Officials now expect the fed funds rate to top out at 5.6% this year, implying two more 25 basis point increases in 2023, up from the 5.1% they projected in the last set of forecasts released in March.
Officials see their target rate going down in 2024, sliding to 4.6% versus the 4.3% forecast in March, and to 3.4% in 2025, compared to the 3.1% in the March forecasts.
Fed officials maintained their long-run projection of the federal funds rate target at 2.5%, where it has resided almost without change since 2019.
In their forecasts, policymakers were more upbeat about the economic outlook this year and expect the job market to endure smaller job losses compared to the March outlook, while inflation is seen on a similar path relative to three months ago.

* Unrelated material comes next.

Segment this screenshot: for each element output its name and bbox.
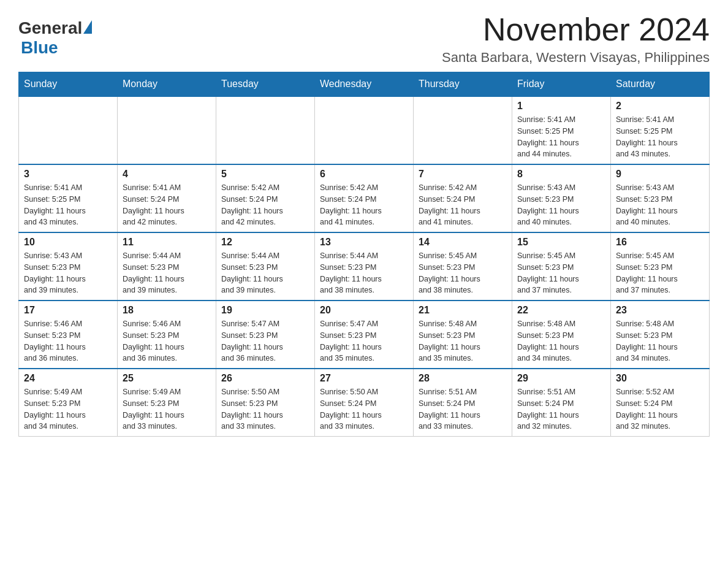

Officials said the personal consumption expenditures price index, their preferred price pressure measure, should come in at 3.2% this year, compared to their 3.3% March forecast. In 2024 inflation is seen at the same level as in March at 2.5%, with price pressures ebbing to 2.1% in 2025. That year's forecast also matched the March projection.
The core PCE price index, stripped of food and energy costs, is seen at 3.9% this year, from the 3.6% forecast in March.
On the hiring front, Fed officials believe the jobless rate, which last stood at 3.7% in May, will move to 4.1% this year and to 4.5% in 2024, an outlook that was slightly better than March's. Officials’ long-run unemployment projection held steady at 4%.
The forecasts showed officials expect the nation’s gross domestic product to grow 1% this year, from the 0.4% forecast in March, and to grow 1.1% next year, compared to the last forecast of 1.2%.
Fed officials have long noted that their quarterly forecasts are not an official projection of the central bank but merely capture individual policymakers' expectations. But the forecasts nevertheless are closely watched by Wall Street as a guide for how monetary policy will react if the economy performs as Fed officials expect.